Robinhood Markets, Inc. is known for offering commission-free trading of stocks, ETFs, and cryptocurrencies which it does via an app that it introduced in 2015. The Robinhood app became especially popular during the meme stock mania last year. The company went public on July 30, 2021 at $35.15 a share. It peaked at $55.01 a share on August 6, 2021. And, on the first of February, 2022 it trades for $14.51. What happened to Robinhood stock?
Why Has Robinhood Lost Two-thirds of Its Market Cap?
Robinhood has lost so much of its market cap because its business is shrinking instead of growing. Stocks like Tesla and Amazon have stayed ahead of the curve because they keep generating revenue. Robinhood has fewer active users and cryptocurrency trading, especially, has fallen off. We asked back in July of 2020 if Robinhood trading is dangerous. The issue that we pointed out is that the Robinhood app makes trading extremely easy. You don’t need to sit down at a computer and you can make snap decisions while out and about. This, we thought back in 2020 and still think today, makes use of the Robinhood app too much like a trip to the casino or perhaps online gambling. While some people will continue to trade when they are constantly losing money most will come to the conclusion that it is time to quit. This applies to trading bitcoin or trading stocks without the skills and discipline to make the endeavor a success.
Making Lots of Trades Does Not Guarantee Success
Robinhood’s app makes trading easy. It also can tempt novice traders to place lots of trades. This results in higher trading “overhead” but not any guaranteed profits. People like Warren Buffett have become rich because they only invest in companies whose businesses they understand. They only invest when they can see how the company’s business plan and position in its niche will guarantee profits for years on end. These folks assess the intrinsic value of an investment before jumping in. The use of an app that makes trading easy and “commission free trading” are not conducive to this proven approach to investing.
Who Is the Mark?
In regard to Robinhood, many times you will see reference to a saying typically used regarding poker games. If you cannot see who the mark is at the table, it is probably you. Robinhood does not charge a commission for trades but routes them in such a way that they make money and you commonly get a worse trade setup than you would by going with another online broker. The fact is that you may be giving away more in a trade by using Robinhood than you would have paid in commissions to another online broker.
Are Folks Tired of Crypto or Simply Back to Work?
The Covid-19 pandemic has skewed the world as we knew it and, to a degree, is letting things come back to normal. Lots of folks spent a lot of time at home in the last couple of years.
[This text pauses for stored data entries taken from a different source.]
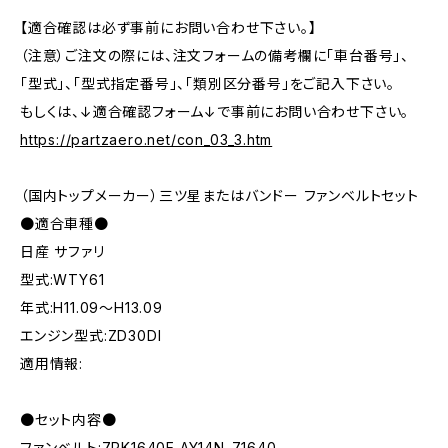
【適合確認は必ず事前にお問い合わせ下さい。】
（注意）ご注文の際には、注文フォームの備考欄に「車台番号」、
「型式」、「型式指定番号」、「類別区分番号」をご記入下さい。
もしくは、↓適合確認フォーム↓で事前にお問い合わせ下さい。
https://partzaero.net/con_03_3.htm
（国内トップメーカー）三ツ星またはバンドー ファンベルトセット
●適合車種●
日産 サファリ
型式:WTY61
年式:H11.09～H13.09
エンジン型式:ZD30DI
適用情報:
●セット内容●
ファンベルト:7PK1640E AY14N-71640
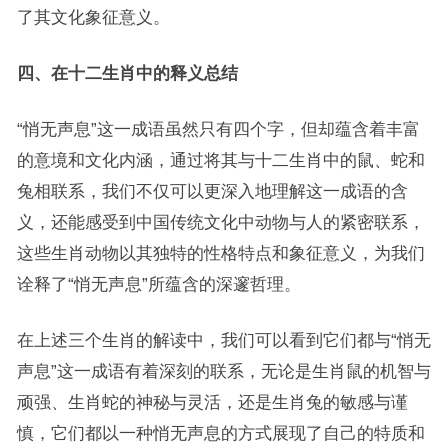
了其文化象征意义。
四、在十二生肖中的释义总结
“悄无声息”这一成语虽然只有四个字，但却蕴含着丰富
的意境和文化内涵，通过将其与十二生肖中的鼠、蛇和
兔相联系，我们不仅可以更深入地理解这一成语的含
义，还能感受到中国传统文化中动物与人的紧密联系，
这些生肖动物以其独特的性格特点和象征意义，为我们
诠释了“悄无声息”所蕴含的深邃哲理。
在上述三个生肖的解读中，我们可以看到它们都与“悄无
声息”这一成语有着深刻的联系，无论是生肖鼠的机智与
顽强、生肖蛇的神秘与灵活，还是生肖兔的敏感与谨
慎，它们都以一种悄无声息的方式展现了自己的特质和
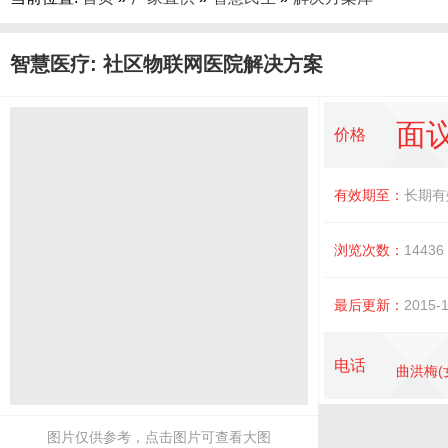
智慧医疗: 社区物联网医院解决方案
面
价格
有效期至：
长期有
浏览次数：
14436
最后更新：
2015-1
电话
曲洪梅(
图片仅供参考，点击图片可查看大图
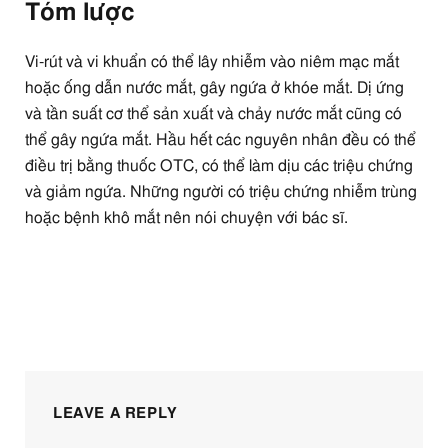
Tóm lược
Vi-rút và vi khuẩn có thể lây nhiễm vào niêm mạc mắt
hoặc ống dẫn nước mắt, gây ngứa ở khóe mắt. Dị ứng
và tần suất cơ thể sản xuất và chảy nước mắt cũng có
thể gây ngứa mắt. Hầu hết các nguyên nhân đều có thể
điều trị bằng thuốc OTC, có thể làm dịu các triệu chứng
và giảm ngứa. Những người có triệu chứng nhiễm trùng
hoặc bệnh khô mắt nên nói chuyện với bác sĩ.
LEAVE A REPLY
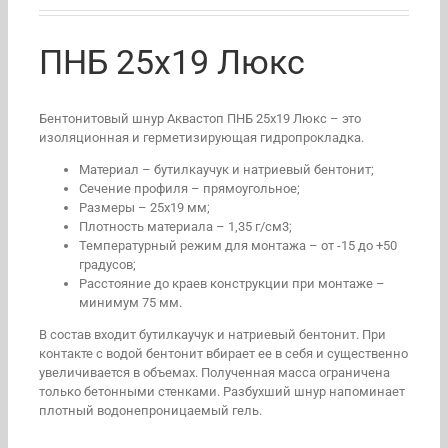
ПНБ 25х19 Люкс
Бентонитовый шнур Аквастоп ПНБ 25х19 Люкс – это
изоляционная и герметизирующая гидропрокладка.
Материал – бутилкаучук и натриевый бентонит;
Сечение профиля – прямоугольное;
Размеры – 25х19 мм;
Плотность материала – 1,35 г/см3;
Температурный режим для монтажа – от -15 до +50
градусов;
Расстояние до краев конструкции при монтаже –
минимум 75 мм.
В состав входит бутилкаучук и натриевый бентонит. При
контакте с водой бентонит вбирает ее в себя и существенно
увеличивается в объемах. Полученная масса ограничена
только бетонными стенками. Разбухший шнур напоминает
плотный водонепроницаемый гель.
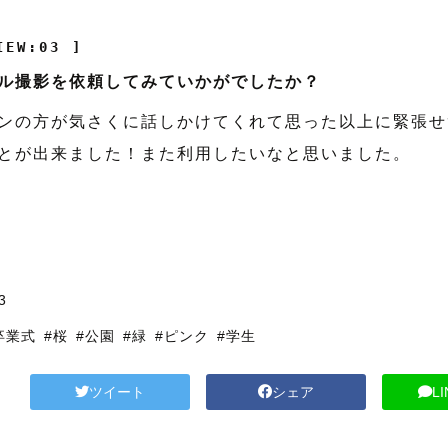
IEW:03 ]
ル撮影を依頼してみていかがでしたか？
ンの方が気さくに話しかけてくれて思った以上に緊張せ
とが出来ました！また利用したいなと思いました。
3
卒業式
#桜
#公園
#緑
#ピンク
#学生
ツイート
シェア
L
Much of the surge of online trading with apps like Robinhood can be attributed to people having time on their hands. Folks who did not make huge profits while trading things like bitcoin have gone back to work and would rather earn a paycheck than risk their savings in the cryptocurrency market when their experience tells them that it is risky. Even the most naïve trader or investor eventually realizes that the pump and dump nature of bitcoin has stacked the deck against them. All of these folks bailing out of crypto trading has hurt Robinhood and that hurt may get worse if the government decides to ramp up bitcoin regulation.
Is Robinhood Another Gamestop?
The surge in price of Gamestop last year was due to a short squeeze orchestrated in social media. Gamestop has gone the way of many brick and mortar stores and is a shadow of its former self. It could well be that Robinhood will follow Gamestop into the realm of businesses that are a shadow of their former selves. What happened to Robinhood stock was that the needs and desires of traders and investors moved on and Robinhood did not.